Metadata-Version: 2.1
Name: SplitMerge
Version: 0.0.2.post3
Summary: Split & Merge utilities for large csv files.
Home-page: https://github.com/SatyakiDe2019/SplitMerge
Author: Satyaki De
Author-email: satyaki.de@gmail.com
License: UNKNOWN
Platform: UNKNOWN
Classifier: Programming Language :: Python :: 3
Classifier: License :: OSI Approved :: MIT License
Classifier: Operating System :: OS Independent
Description-Content-Type: text/markdown
Requires-Dist: markdown
Requires-Dist: pandas
Requires-Dist: regex

# Split-Merge Package

Splitting a large CSV file into multiple small csv files for better processing using Split features at your local disk & Merge will merge back to small files into one large file.
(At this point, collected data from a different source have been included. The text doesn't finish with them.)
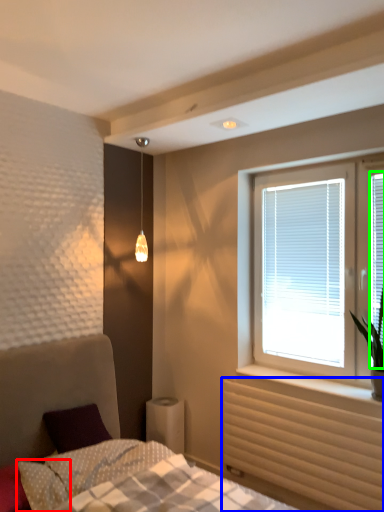 Question: Based on their relative distances, which object is farther from pillow (highlighted by a red box)? Choose from radiator (highlighted by a blue box) and window screen (highlighted by a green box).

Choices:
 (A) radiator
 (B) window screen

Answer: (B) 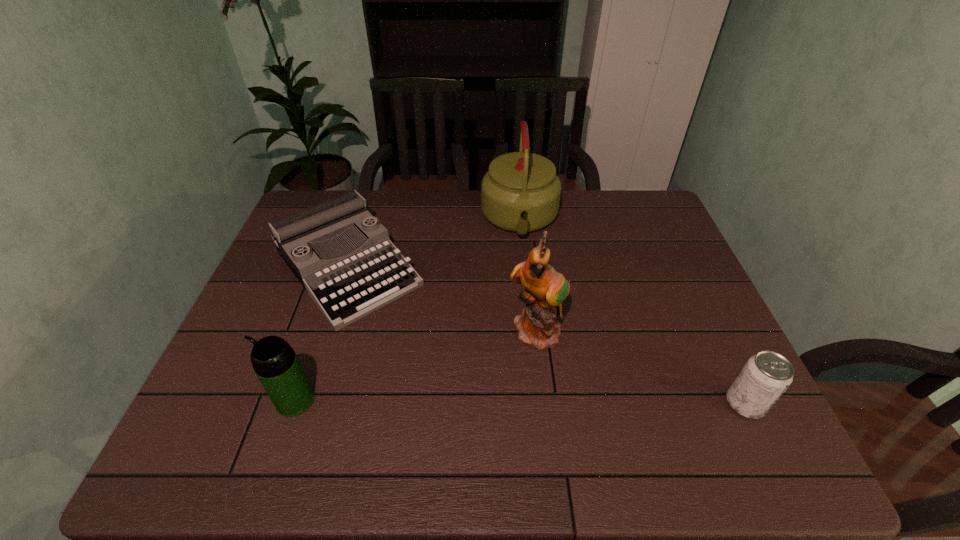 Locate an element on the screen. The width and height of the screenshot is (960, 540). vacant space situated on the typing side of the typewriter is located at coordinates (451, 389).

Locate an element on the screen. This screenshot has width=960, height=540. vacant space situated 0.290m at the spout of the kettle is located at coordinates (527, 328).

Find the location of a particular element. The height and width of the screenshot is (540, 960). vacant area located at the spout of the kettle is located at coordinates (525, 296).

Locate an element on the screen. The width and height of the screenshot is (960, 540). vacant space located at the spout of the kettle is located at coordinates (523, 269).

What are the coordinates of `typewriter that is at the far edge` in the screenshot? It's located at (346, 285).

Where is `kettle that is at the far edge`? This screenshot has height=540, width=960. kettle that is at the far edge is located at coordinates (521, 192).

Identify the location of thermos bottle located at the near edge. The image size is (960, 540). (274, 361).

Find the location of a particular element. soda can located in the near edge section of the desktop is located at coordinates (766, 375).

I want to click on thermos bottle located at the left edge, so click(274, 361).

Locate an element on the screen. typewriter that is at the left edge is located at coordinates (346, 285). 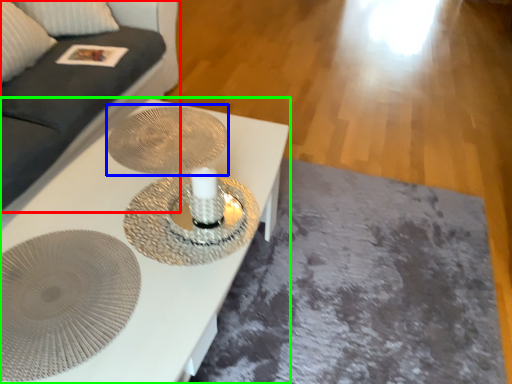 Question: Which object is positioned farthest from couch (highlighted by a red box)? Select from oval (highlighted by a blue box) and table (highlighted by a green box).

Choices:
 (A) oval
 (B) table

Answer: (B) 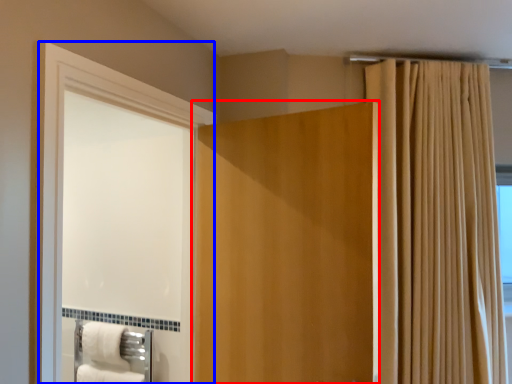 Question: Which point is further to the camera, door (highlighted by a red box) or screen door (highlighted by a blue box)?

Choices:
 (A) door
 (B) screen door

Answer: (A) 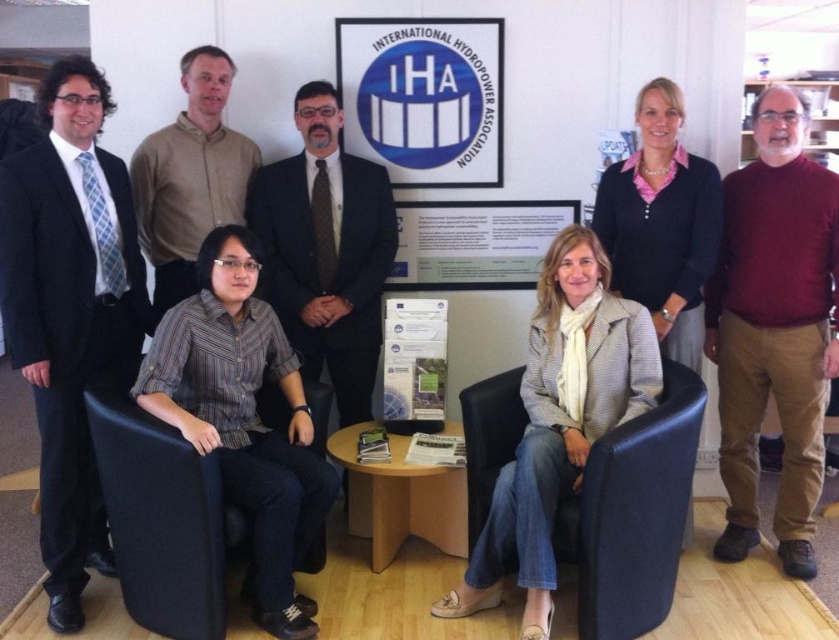 You are a photographer setting up for a group photo in the office. You need to ensure that all subjects are visible. The black fabric armchair at lower left and the white paper at center are in the frame. Which object is taller, requiring you to adjust your camera angle to include both?

The black fabric armchair at lower left is much taller than the white paper at center, so you should adjust the camera angle to account for its height to ensure both are fully visible.

You are organizing a photo shoot and need to ensure that all items in the scene are properly sized for the camera frame. Given the maroon sweater at right and the black fabric armchair at lower left, which object would require more space in the camera frame due to its size?

The maroon sweater at right requires more space in the camera frame because it is bigger than the black fabric armchair at lower left.

You are a photographer adjusting your camera settings to focus on two specific points in the image. The first point is at coordinates point (326, 112) and the second is at point (155, 515). Which point should you focus on first if you want to ensure both points are in sharp focus?

You should focus on point (326, 112) first because it is closer to the camera than point (155, 515), ensuring that both points will be within the depth of field when focused on the closer point.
This is a first sample version. 

### Limitations

## Split

As of now, this will create splitted file with the extension known as "_splitted_". Make sure that your original file should not contain the same naming pattern.

> Your source file name for example - customer_addr_20180112.csv
>
> Your split file name will will be given below: 

    1__customer_addr_20180112__splitted_.csv
    2__customer_addr_20180112__splitted_.csv
    ....
    N__customer_addr_20180112__splitted_.csv

> Where N would be any number based on the size of the file.
> Bye default, each chunk will contain at least 30000 or less number of records.

## Merge

For merge, it will pick-up from the temp directory as mentioned in the bottom of this page. And, it will create a final merged file with this kind of naming convention -

    customer_addr_20180112_.csv

Final, file will be places under process directory. Please refer the bottom of this page for directory structure & placement of the main calling file.

This package requires pandas & regular expression package to be installed in your python environment.

Sample Code to use this library. You can name it as -> 

------------------------------------------------------------------------------------------
                         callSplitMergeFiles.py
------------------------------------------------------------------------------------------

    from SplitMerge.clsSplitFiles import clsSplitFiles
    from SplitMerge.clsMergeFiles import clsMergeFiles
    import re
    import platform as pl
    import os

    def main():
        print("Calling the custom Package for large file splitting..")
        os_det = pl.system()

        print("Running on :", os_det)

        ###############################################################
        ###### User Input based on Windows OS                  ########
        ###############################################################

        srcF = str(input("Please enter the file name with extension:"))
        base_name = re.sub(r'[0-9]','', srcF)
        srcFileInit = base_name[:-5]

        if os_det == "Windows":
            subdir = "\\temp\\"
            path = os.path.dirname(os.path.realpath(__file__)) + "\\"
        else:
            subdir = "/temp/"
            path = os.path.dirname(os.path.realpath(__file__)) + '/'

        ###############################################################
        ###### End Of User Input                                 ######
        ###############################################################

        ###############################################################
        ######             Begining of Split Process             ######
        ###############################################################

        t = clsSplitFiles(srcF, path, subdir)
        ret_val = t.split_files()

        if ret_val == 0:
            print("Splitting Successful!")
        else:
            print("Splitting Failure!")

        print("-"*30)

        ###############################################################
        ######               End of Split Process                ######
        ###############################################################

        print("Finally, Merging small splitted files to make the same big file!")

        ###############################################################
        ######             Begining of Merge Process             ######
        ###############################################################

        y = clsMergeFiles(srcFileInit, path)
        ret_val1 = y.merge_file()

        if ret_val1 == 0:
            print("Merge Successful!")
        else:
            print("Merge Failure!")

        print("-"*30)

        ###############################################################
        ######               End of Merge Process                ######
        ###############################################################


    if __name__ == "__main__":
        main()

------------------------------------------------------------------------------------------
                 End Of Sample Code - callSplitMergeFiles.py
------------------------------------------------------------------------------------------

> Bug Fix: 1. Module loading issue fixed.
>          2. Source & Target directory as per developer's choice.
> Dependancy Package: You need to install followig packages in order to run this package -
>
>                     pip install pandas
>                     pip install regex
------------------------------------------------------------------------------------------
    Directory Structure shoould be like ->
------------------------------------------------------------------------------------------
    -> \callSplitMergeFiles.py
    -> \process\
    -> \src_file\
    -> \temp\
------------------------------------------------------------------------------------------
------------------------------------------------------------------------------------------